兼六園や武家屋敷で知られる歴史都市に金沢21世紀美術館を作って、ルーブル美術館と合同企画展をやった。毎年、金沢JAZZ STREETを開催し、神社の境内で演奏会をする。市内にあったラブホテルが目ざわりなので、買いとって緑地にした。そのため「植木屋の回し者」と批判された。
金沢市を流れる犀川沿いにW坂というジグザグの坂があり、井上靖氏が旧制四高生だったときに柔道の稽古で登って「つらくて涙が出た」(小説『北の海』)という。そのW坂の下に雑居ビルがあって景観をさまたげるので、市でビルを買いとって壊してしまった。

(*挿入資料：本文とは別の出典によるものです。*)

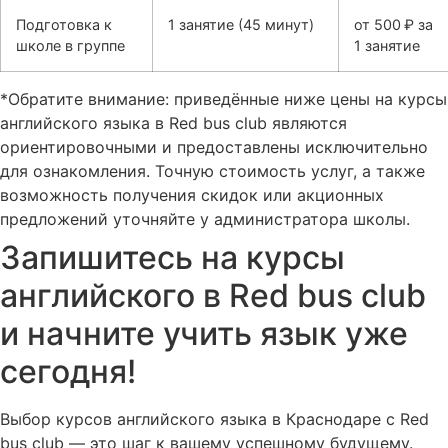
Подготовка к
1 занятие (45 минут)
от 500 ₽ за
школе в группе
1 занятие
*Обратите внимание: приведённые ниже цены на курсы
английского языка в Red bus club являются
ориентировочными и предоставлены исключительно
для ознакомления. Точную стоимость услуг, а также
возможность получения скидок или акционных
предложений уточняйте у администратора школы.
Запишитесь на курсы
английского в Red bus club
и начните учить язык уже
сегодня!
Выбор курсов английского языка в Краснодаре с Red
bus club — это шаг к вашему успешному будущему.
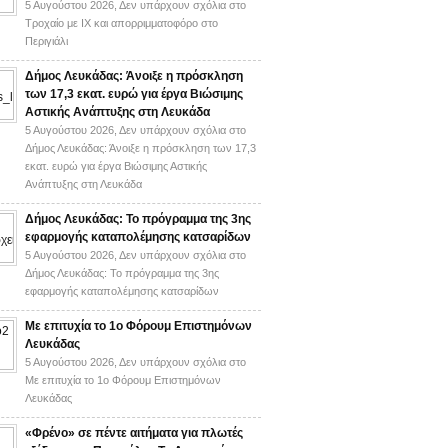
5 Αυγούστου 2026,
Δεν υπάρχουν σχόλια
στο
Τροχαίο με ΙΧ και απορριμματοφόρο στο
Περιγιάλι
Δήμος Λευκάδας: Άνοιξε η πρόσκληση
των 17,3 εκατ. ευρώ για έργα Βιώσιμης
Αστικής Ανάπτυξης στη Λευκάδα
5 Αυγούστου 2026,
Δεν υπάρχουν σχόλια
στο
Δήμος Λευκάδας: Άνοιξε η πρόσκληση των 17,3
εκατ. ευρώ για έργα Βιώσιμης Αστικής
Ανάπτυξης στη Λευκάδα
Δήμος Λευκάδας: Το πρόγραμμα της 3ης
εφαρμογής καταπολέμησης κατσαρίδων
5 Αυγούστου 2026,
Δεν υπάρχουν σχόλια
στο
Δήμος Λευκάδας: Το πρόγραμμα της 3ης
εφαρμογής καταπολέμησης κατσαρίδων
Με επιτυχία το 1ο Φόρουμ Επιστημόνων
Λευκάδας
5 Αυγούστου 2026,
Δεν υπάρχουν σχόλια
στο
Με επιτυχία το 1ο Φόρουμ Επιστημόνων
Λευκάδας
«Φρένο» σε πέντε αιτήματα για πλωτές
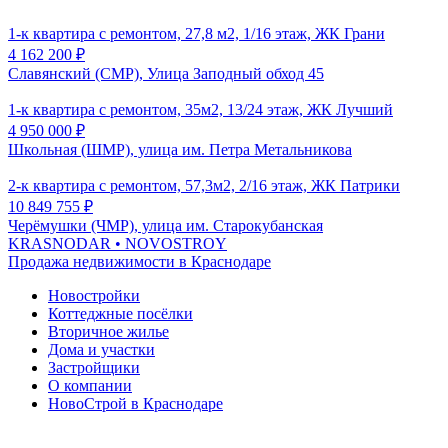
1-к квартира с ремонтом, 27,8 м2, 1/16 этаж, ЖК Грани
4 162 200
₽
Славянский (СМР), Улица Заподный обход 45
1-к квартира с ремонтом, 35м2, 13/24 этаж, ЖК Лучший
4 950 000
₽
Школьная (ШМР), улица им. Петра Метальникова
2-к квартира с ремонтом, 57,3м2, 2/16 этаж, ЖК Патрики
10 849 755
₽
Черёмушки (ЧМР), улица им. Старокубанская
KRASNODAR
• NOVOSTROY
Продажа недвижимости в Краснодаре
Новостройки
Коттеджные посёлки
Вторичное жилье
Дома и участки
Застройщики
О компании
НовоСтрой в Краснодаре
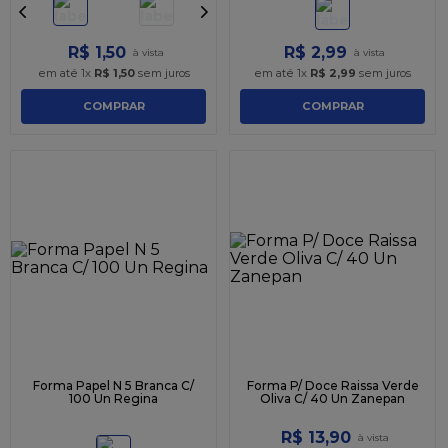
R$
1
,
50
R$
2
,
99
em até
1
x
R$
1
,
50
sem juros
em até
1
x
R$
2
,
99
sem juros
COMPRAR
COMPRAR
Forma Papel N 5 Branca C/
Forma P/ Doce Raissa Verde
100 Un Regina
Oliva C/ 40 Un Zanepan
R$
13
,
90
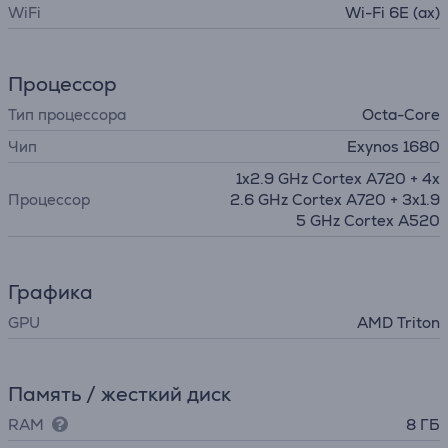
WiFi
Wi-Fi 6E (ax)
Процессор
Тип процессора
Octa-Core
Чип
Exynos 1680
1x2.9 GHz Cortex A720 + 4x
Процессор
2.6 GHz Cortex A720 + 3x1.9
5 GHz Cortex A520
Графика
GPU
AMD Triton
Память / жесткий диск
RAM
8 ГБ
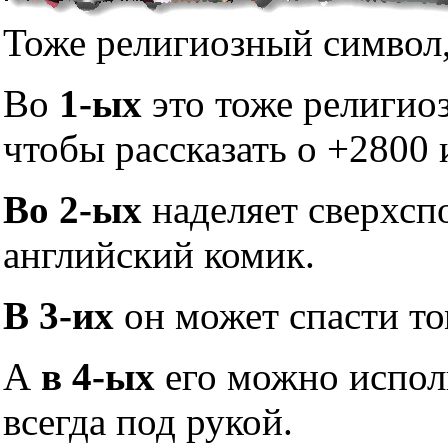
Тоже религиозный символ,
Во
1-ых
это тоже религио
чтобы рассказать о +2800 
Во 2-ых
наделяет сверхсп
английский комик.
В 3-их
он может спасти то
А
в 4-ых
его можно исполь
всегда под рукой.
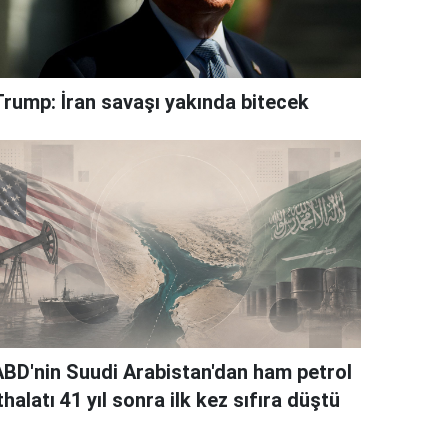
Trump: İran savaşı yakında bitecek
ABD'nin Suudi Arabistan'dan ham petrol
thalatı 41 yıl sonra ilk kez sıfıra düştü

乱暴でしょ。だけど、いまどきこれほどの辣腕をふるう市長がどこにいますか。茶屋街の養成事業を助成する。料理職人塾、工芸工房を開設する。伝統工芸の金沢和傘の職人が一人だけになってしまうと、自ら「弟子入りしたい」といい出した。きわめつけは旧町名復活で、住所表示から消えてしまった11の旧町名を復活した。旧町名が復活すると、朝市がたち、清掃活動が活発になり、住人の連携が強まった。反対する人がいても信念はまげない。
必要なことは、強権ではなく、ビジョンにそって進むこと。